非導電性材料を用いて炭素繊維加熱構造を電気的に絶縁することにより加熱構造を完成又は安定させる方法は多種ある。例えば、接着剤を用いてもよいし、縫合を行ってもよい。導電性ロービングもしくはロービングの束又は帯の層、及び非導電性材料の層の少なくとも一方を固定するために行う結合処理は、樹脂射出処理又は樹脂注入処理の前に行う。
【0202】
絶縁層は、基体コンポーネントに配置され、導電性ロービングもしくはロービングの束又は帯を有する導電性ロービングの層を電気的に絶縁する。

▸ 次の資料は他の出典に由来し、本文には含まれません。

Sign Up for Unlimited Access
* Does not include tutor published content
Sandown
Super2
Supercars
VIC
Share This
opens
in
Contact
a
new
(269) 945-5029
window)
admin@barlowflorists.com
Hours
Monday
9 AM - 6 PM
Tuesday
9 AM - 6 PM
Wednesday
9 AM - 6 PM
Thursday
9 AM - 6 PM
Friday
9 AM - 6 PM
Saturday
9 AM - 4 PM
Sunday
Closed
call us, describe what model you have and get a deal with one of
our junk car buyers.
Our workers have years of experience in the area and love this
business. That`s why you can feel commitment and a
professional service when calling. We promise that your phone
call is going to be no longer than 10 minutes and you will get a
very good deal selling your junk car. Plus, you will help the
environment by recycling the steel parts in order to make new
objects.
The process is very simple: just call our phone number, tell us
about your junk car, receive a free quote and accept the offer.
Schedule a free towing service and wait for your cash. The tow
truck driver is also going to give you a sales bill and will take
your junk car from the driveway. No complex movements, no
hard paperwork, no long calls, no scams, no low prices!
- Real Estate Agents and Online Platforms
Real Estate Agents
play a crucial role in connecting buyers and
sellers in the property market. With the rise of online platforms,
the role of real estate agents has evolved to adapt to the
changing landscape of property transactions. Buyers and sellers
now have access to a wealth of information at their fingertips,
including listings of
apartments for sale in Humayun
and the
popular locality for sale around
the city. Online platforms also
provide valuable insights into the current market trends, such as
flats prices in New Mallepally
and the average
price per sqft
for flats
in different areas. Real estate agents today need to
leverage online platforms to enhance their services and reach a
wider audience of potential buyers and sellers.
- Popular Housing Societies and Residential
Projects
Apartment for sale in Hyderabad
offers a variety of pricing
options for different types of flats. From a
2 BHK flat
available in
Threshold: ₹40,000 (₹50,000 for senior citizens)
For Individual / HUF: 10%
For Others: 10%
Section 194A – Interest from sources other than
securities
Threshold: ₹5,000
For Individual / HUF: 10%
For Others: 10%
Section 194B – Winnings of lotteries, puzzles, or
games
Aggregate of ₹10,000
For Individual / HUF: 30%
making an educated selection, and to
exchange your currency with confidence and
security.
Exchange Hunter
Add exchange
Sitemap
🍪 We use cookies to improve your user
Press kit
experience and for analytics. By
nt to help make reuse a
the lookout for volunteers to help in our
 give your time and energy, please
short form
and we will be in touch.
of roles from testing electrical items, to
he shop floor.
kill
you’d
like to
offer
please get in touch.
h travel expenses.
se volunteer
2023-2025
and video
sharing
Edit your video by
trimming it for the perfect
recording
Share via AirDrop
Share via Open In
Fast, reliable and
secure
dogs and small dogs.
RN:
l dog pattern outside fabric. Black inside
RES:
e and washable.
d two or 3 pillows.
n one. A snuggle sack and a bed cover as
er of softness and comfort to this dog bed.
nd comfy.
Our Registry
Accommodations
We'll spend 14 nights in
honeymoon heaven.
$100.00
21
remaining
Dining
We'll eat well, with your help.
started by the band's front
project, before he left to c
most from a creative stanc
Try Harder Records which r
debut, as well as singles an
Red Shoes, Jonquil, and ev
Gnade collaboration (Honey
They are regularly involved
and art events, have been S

電熱式加熱層を構造コンポーネント又はシェルコンポーネントの上面に配置する場合、雷防護層を設けてもよい。雷防護層は、構造コンポーネントの厚さ方向を基準として非導電性層の上方に配置可能であり、例えば、型打ちした銅箔から形成可能である。
【0203】
少なくとも1層の導電性ロービング、結合物質、絶縁層、及び配置する場合は雷防護材を含む結合構造は、適宜に安定した構造として形成することもできる。この場合、この安定した構造を覆い具から取り除いて、後続の第2の処理において、加熱可能の型及び/又は加熱不能の型にのせて炉に入れ、炉内にて結合を行うことができる。従って、樹脂射出処理又は樹脂注入処理を行う前に、結合処理により導電性ロービングの少なくとも1層を固定することができる。
【0204】
上記構成に加えて、もしくは上記構成の代わりに、導電性ロービングを有する複数の独立した加熱構造を基体コンポーネントに配置してもよい。この加熱構造は、個別に制御可能な電気抵抗として形成される。導電性ロービングの少なくとも一層の配置の1段配置及び2段配置の両方にて配置可能である。この場合は、少なくとも1つの絶縁層が、導電性ロービングを有する2つの層の間に配置される。
【0205】
本発明の一実施形態による、導電性ロービングを有する複数層及び/又は個別の加熱構造を有する半完成の加熱体を製造する方法において、導電性ロービングRを有する層は第1の器具に配置された基体コンポーネントの上に配置される。この層は前述のように接触される。次に、導電性ロービングRを有する層が、第1の器具の表面とは異なる表面を有するとともに立体形状を有する第2の器具の上に配置される。その後、絶縁層が、第2の器具の上に配置されるとともに導電性ロービングを有する層の上に配置される。これらの工程は一回のみ行ってもよいし、複数回繰り返してもよい。複数回繰り返した場合、導電性ロービングRを有する複数の層が、それぞれ絶縁層により隔離されて、第2の器具の上に配置される。その後、この実施形態においては、結合材及び任意で雷防護材が配置される。結合材を使用する場合は、これは、結合処理及び樹脂射出処理又は樹脂注入処理の後に用いられる。
【0206】
本発明の他の実施形態による、導電性ロービングを有する複数層及び/又は個別の加熱構造を有する半完成の加熱体を製造する方法において、導電性ロービングもしくはロービングの束又は帯の第1の層は、第1の器具に配置された基体コンポーネントの上にまず配置され、前述の方法により接触される。その後、この第1の層の上に絶縁層が配置され、第2の器具の上に配置される。この層は、導電性ロービングを有する。これらの工程は一回のみ行ってもよいし、複数回繰り返してもよい。複数回繰り返した場合、導電性ロービングRを有する複数の層が、それぞれ絶縁層により隔離されて、第2の器具の上に配置される。
【0207】
次いで、ロービングもしくはロービングの束又は帯が配置された電気絶縁層を有する半完成の基体コンポーネントを有する半完成が、支持面形状が立体である器具に配置される(工程S8)。この支持面形状が立体である器具は、ロービングもしくはロービングの束又は帯が半完成の基体コンポーネントに配置されたときに半完成の基体コンポーネントが留められる器具と同一であってよい。
【0208】
ロービングR又はロービングRの帯の接触(工程S7)は、工程S8の後に行ってもよい。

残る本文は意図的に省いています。